A Canelli, nell’Astigiano, nell’area più meridionale del Monferrato, il paesaggio è composto da colline che si compongono in modo tanto spettacolare e unico che la zona è diventata patrimonio dell’umanità Unesco. Colline coperte di vigneti, una zona naturalmente vocata alla produzione di vino, rossi importanti come la barbera, il nebbiolo, il barolo e bianchi spumeggianti metodo champenois. Ungaretti nelle sue lettere a Bruna dice che ha «il palato fatto per il vino». Che ad Alessandria d’Egitto, dov’era nato, gli arrivava il grande Barolo per rendere memorabili le feste di famiglia. Ma sua passione era la «Riserva del nonno», spumante brut di Pinot e Chardonnay con note di crosta di pane, sentori floreali e un finale di miele che le storiche Cantine Bosca- in attività dal 1831- producono ancora oggi, con un metodo antico: 30 mesi di affinamento in bottiglia nelle tradizionali cappe e sessanta giorni dedicati al remuage fatto rigorosamente a mano, sulle pupitres, seguito da un dégorgement à la glace con aggiunta di liqueur d’expédition.

Canelli ha 24 chilometri di cantine sotterranee, chiamati le Cattedrali del vino, anch’esse patrimonio dell’Umanità Unesco.
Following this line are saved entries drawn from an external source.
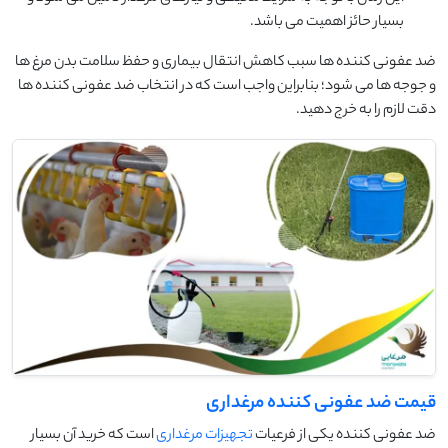
بسیار حائز اهمیت می باشد.
ضد عفونی کننده ها سبب کاهش انتقال بیماری و حفظ سلامت بدن مرغ ها
و جوجه ها می شود؛ بنابراین واجب است که در انتخاب ضد عفونی کننده ها
دقت لازم را به خرج دهید.
قیمت ضد عفونی کننده مرغداری
ضد عفونی کننده یکی از فرعیات
تجهیزات مرغداری
است که خرید آن بسیار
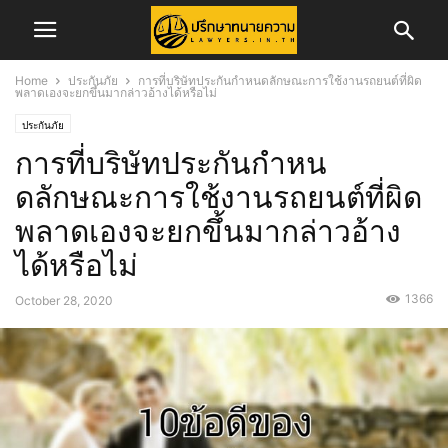
Home
ประกันภัย
การที่บริษัทประกันกําหนดลักษณะการใช้งานรถยนต์ที่ผิด
พลาดเองจะยกขึ้นมากล่าวอ้างได้หรือไม่
ประกันภัย
การที่บริษัทประกันกําหน
ดลักษณะการใช้งานรถยนต์ที่ผิด
พลาดเองจะยกขึ้นมากล่าวอ้าง
ได้หรือไม่
1366
October 28, 2020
Soltanto pochi chilometri sono oggi ancora aperti e visitabili, tra cui quelli di Bosca, perfettamente conservate e risorte anche come spazio scenografico dopo l’alluvione che le inondò nel 1994. Andiamo a visitarle con Bruna e la sua famiglia, riunita per festeggiare l’uscita del libro con le lettere dell’illustre amico «Ungà».La più spumeggiante è proprio lei, Bruna, musa del poeta che usava brindare con un calice di vino in mano augurando alla giovane donna protagonista di questo «ardente segreto» lunga vita e lunghi anni felici. Quest’uomo carismatico ed esuberante, poeta definito Ermetico ma che aborriva questa definizione,acquisito alla famiglia di Bruna dopo la morte della moglie e la vita «da ospite» in casa della figlia e del genero, conosceva e amava Canelli, terra di buon vino e buon cibo. «Si impara di più all’aria aperta, immersi nel segreto della natura, che chini per ore sui libri» fu uno dei suoi insegnamenti.
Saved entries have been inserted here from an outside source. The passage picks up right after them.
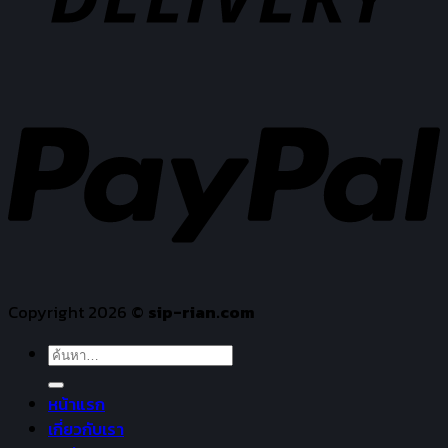
Copyright 2026 ©
sip-rian.com
ค้นหา:
หน้าแรก
เกี่ยวกับเรา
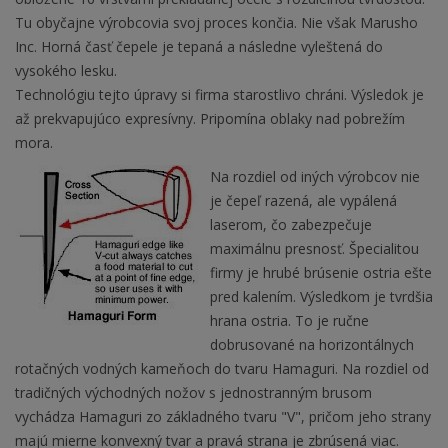
Tu obyčajne výrobcovia svoj proces končia. Nie však Marusho
Inc. Horná časť čepele je tepaná a následne vyleštená do
vysokého lesku.
Technológiu tejto úpravy si firma starostlivo chráni. Výsledok je
až prekvapujúco expresívny. Pripomína oblaky nad pobrežím
mora.
Na rozdiel od iných výrobcov nie
je čepeľ razená, ale vypálená
laserom, čo zabezpečuje
maximálnu presnosť. Špecialitou
firmy je hrubé brúsenie ostria ešte
pred kalením. Výsledkom je tvrdšia
hrana ostria. To je ručne
dobrusované na horizontálnych
rotačných vodných kameňoch do tvaru Hamaguri. Na rozdiel od
tradičných východných nožov s jednostranným brusom
vychádza Hamaguri zo základného tvaru "V", pričom jeho strany
majú mierne konvexný tvar a pravá strana je zbrúsená viac.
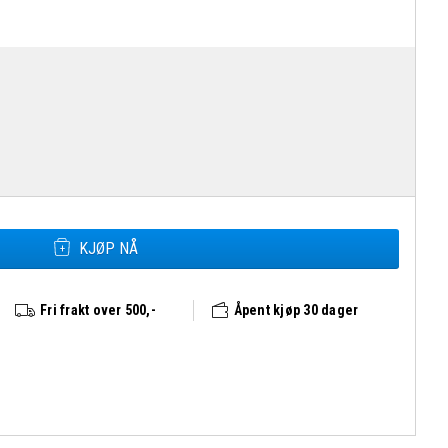
Fjällräven Kånken Rainbow Mini antall
KJØP NÅ
Fri frakt over 500,-
Åpent kjøp 30 dager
Pernottiamo su suggerimento di Bruna, all’Agriturismo La Luna e i Falò, “il primo ad essere creato in Italia negli anni ’80”, ci racconta il proprietario Franco che ancora produce in quantità limitata e solo per gli amici, un imperdibile dolcetto che lui definisce «il più autentico della zona». Interessante, per chi non avesse tempo, la tavola dell’agriturismo, all’interno di un salone dal gusto retrò. Se preparato dalla signora Ester, regina dei fornelli, anche un semplice piatto di tajarin con i funghi merita la deviazione. Per chi invece volesse un ristorante più strutturato anche se in un clima familiare, si può andare sul sicuro con i piatti della gastronomia tipica locale del ristorante La Violetta, in una piccola frazione di Calamandrana. Tutti accompagnati da un’ottima scelta di vini, incluso l’immancabile moscato di Asti. Naturalmente un posto così,appartato e di classe, solo Bruna poteva farcelo scoprire.